In the week since DeepSeek’s public launch, the stock price of hardware giant Nvidia (which produces chips that run AI models) fell by over 16% by Jan, 27.
Why?
Allow me to explain.
It might seem counterintuitive that a more efficient model would lead to a decrease in demand for processors such as Nvidia’s, but it’s important to consider the unique properties of DeepSeek’s R1 model. It’s entirely open source. Anyone can go to DeepSeek’s website, find the resources necessary to download the R1 and other models and run them locally on their own devices. The company even provides links to distilled models- models that have been simplified or edited in order to run on a lower-powered device like a laptop, which doesn’t have enough power or storage space to effectively run the same models as a massive server farm.
According to analysis by The New York Times, most of the world’s companies that create large AI-chatbot models (Meta, OpenAI, Microsoft, etc) use over 16,000 chips from Nvidia during the processing phase and cost nearly a hundred million dollars in processing power to produce. DeepSeek required only 2,000 chips and cost six million dollars in processing power.
DeepSeek essentially cut the cost to develop a model by a factor of 10 while retaining the same (and sometimes higher) level of accuracy compared to models like ChatGPT o1 while reducing the reliance on chip manufacturers. This provides an enormous benefit to consumers. Cheaper to develop models will end up being more cost effective for users, but it does take business away from companies like Nvidia.
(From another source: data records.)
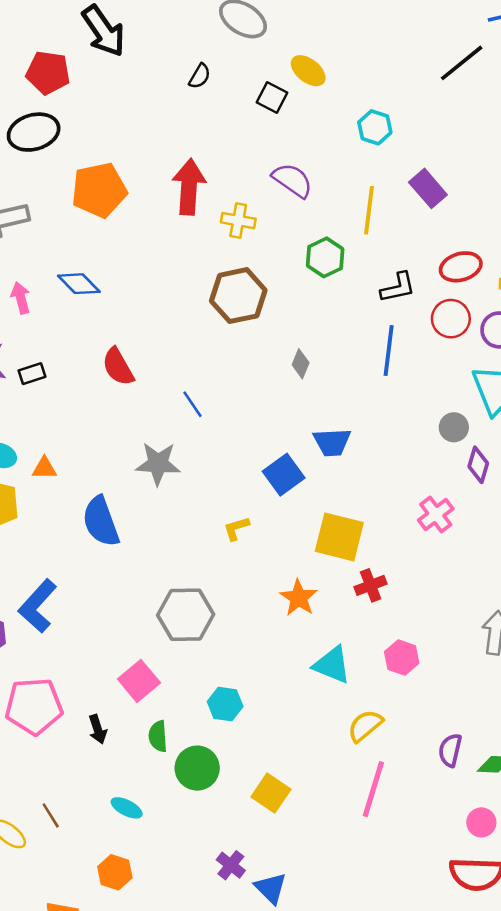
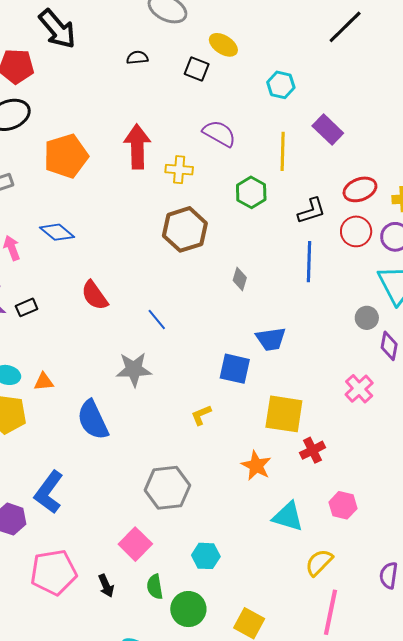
black semicircle: (200, 76) -> (137, 58), turned -120
blue square: (284, 475) -> (235, 369), turned -36

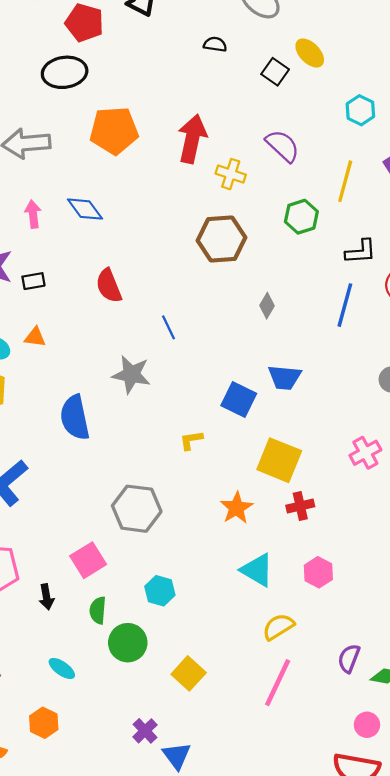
orange triangle: (44, 382) -> (35, 337), moved

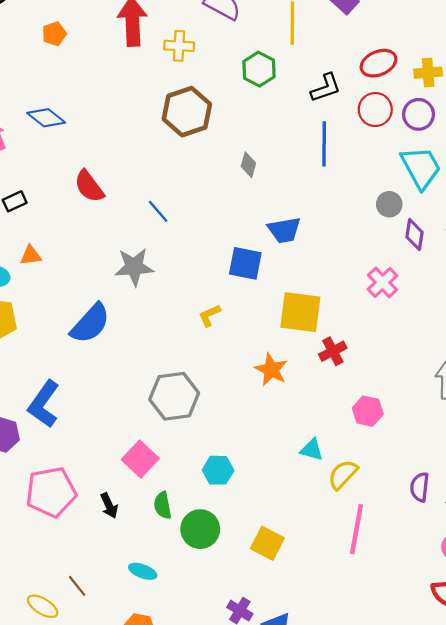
orange pentagon: (114, 131) -> (54, 34), size x0.5
blue semicircle: (75, 418) -> (90, 323), turned -111
cyan triangle: (257, 570) -> (312, 450), moved, size x0.7

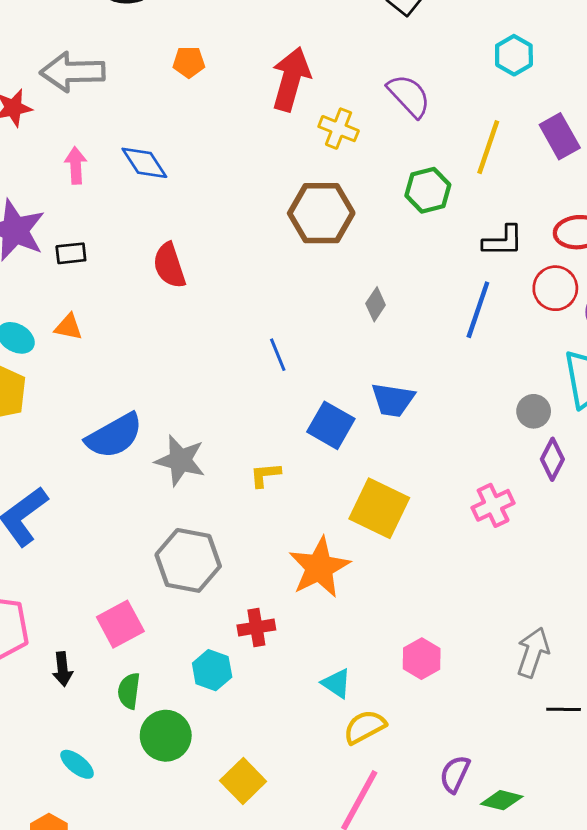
blue line: (158, 211) -> (278, 355), moved
gray star: (134, 267) -> (180, 460), moved
red cross: (333, 351) -> (256, 628), moved
orange star: (271, 370) -> (319, 567), size x1.4

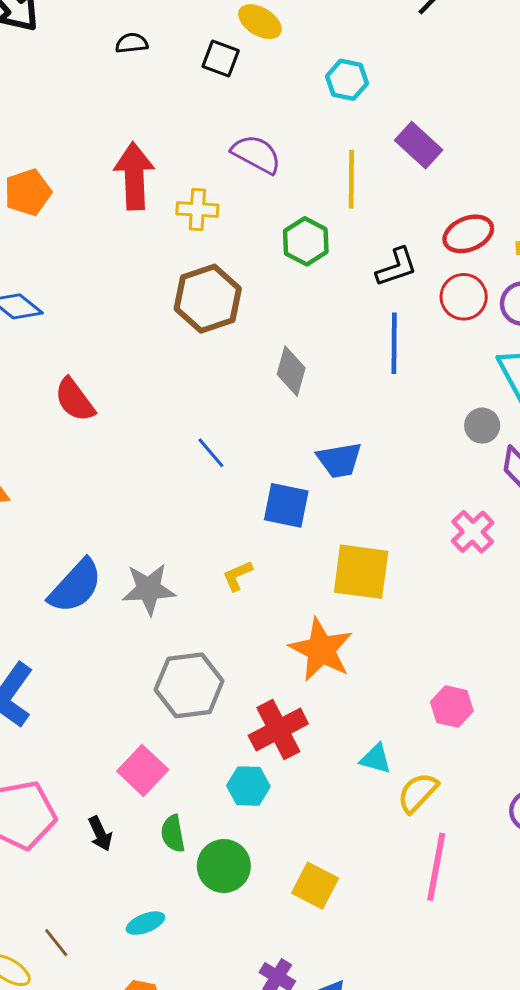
orange pentagon: (189, 62) -> (28, 192), size x1.4
gray diamond: (376, 304) -> (291, 371), size x1.4
red cross: (256, 628) -> (278, 730), size x1.5
cyan ellipse: (77, 764) -> (145, 923), turned -42

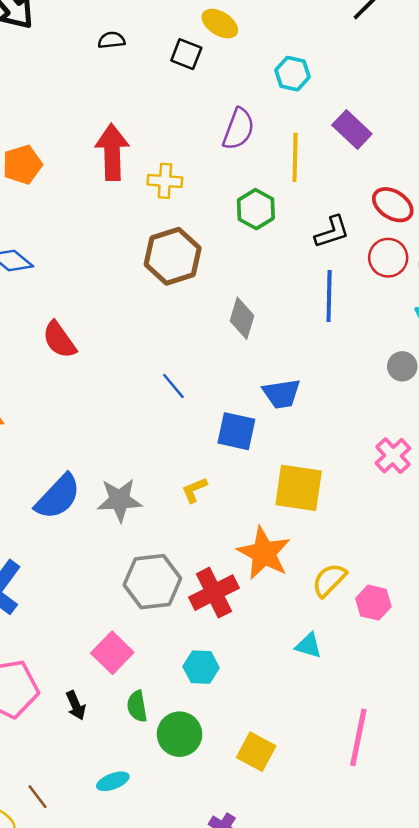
purple semicircle: (256, 154) -> (239, 129), moved, turned 81
red ellipse: (468, 234) -> (393, 205), turned 54
red cross: (278, 730) -> (214, 593), moved
yellow semicircle: (418, 793) -> (329, 580), moved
DeepSeek’s R1 model proves that AI models don’t have to be computationally expensive in order to reach high levels of performance, potentially reducing energy costs and reliance on massive cooling systems that have detrimental climate impacts. It also means that U.S.-based companies like OpenAI and Meta aren’t at the forefront of AI anymore. Foreign companies have caught up, and they’re doing so more efficiently and economically. It’ll be interesting to track how the U.S. responds to DeepSeek since it’s a Chinese company, and whether upcoming tariffs announced by the Trump administration will be imposed in a way to keep U.S. artificial intelligence companies competitive.
For now, Meta and OpenAI have been dethroned and DeepSeek reigns supreme.